A short lived branch line was opened from Dunkeld to Penshurst in 1890 but closed only eight years later.

A branch line was opened from Hamilton north to Cavendish between 1910 and 1920. This was connected to the Horsham - Balmoral railway in the 1920s, which itself connected back to the main Serviceton line. This line was closed south of Noradjuha, (just south of East Natimuk) in 1979.

A branch line from Hamilton north-west to Coleraine was opened in 1882, being closed in 1977.

A branch line was opened between Hamilton and Koroit in the 1890, where it connected to the South West line via Warrnambool, but was closed in 1977.

A branch line was opened from Branxholme north-west to Casterton in 1884. This line was closed in 1977.

A branch line was opened from Heywood west to Mount Gambier in 1917. Service was suspended in 1995 due to the standardisation of the Maroona - Portland line.
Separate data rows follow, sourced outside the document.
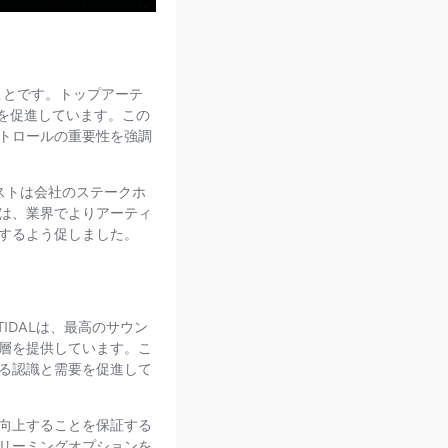
ことです。トップアーテ
争を促進しています。この
トロールの重要性を強調
ィストは会社のステークホ
は、業界でよりアーティ
するよう促しました。
IDALは、最高のサウン
層を提供しています。こ
る認識と需要を促進して
向上することを保証する
リーミングオプションを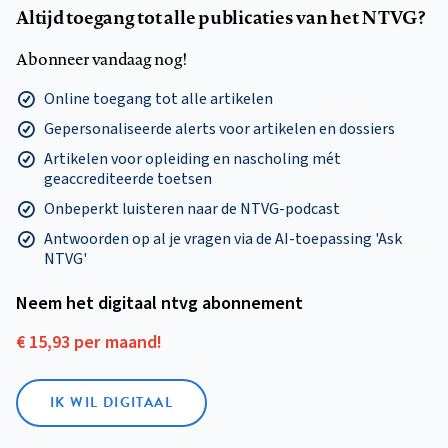
Altijd toegang tot alle publicaties van het NTVG?
Abonneer vandaag nog!
Online toegang tot alle artikelen
Gepersonaliseerde alerts voor artikelen en dossiers
Artikelen voor opleiding en nascholing mét
geaccrediteerde toetsen
Onbeperkt luisteren naar de NTVG-podcast
Antwoorden op al je vragen via de AI-toepassing 'Ask
NTVG'
Neem het digitaal ntvg abonnement
€ 15,93 per maand!
IK WIL DIGITAAL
There are regular calls for the Heywood - Mount Gambier line to be standardised.

==Services==
The gauge conversion of the Mildura line to standard gauge in 2017/2018 has resulted in the resumption of seasonal grain trains from the Wimmera and Mallee regionals to Portland. Prior to that, the only regular service on the line was the thrice weekly El Zorro containerised mineral sands train from Portland. The last passenger train between Ararat and Portland was on 12 September 1981, operated by a DRC railcar. A new passenger station at Portland had been officially opened on 29 June 1968.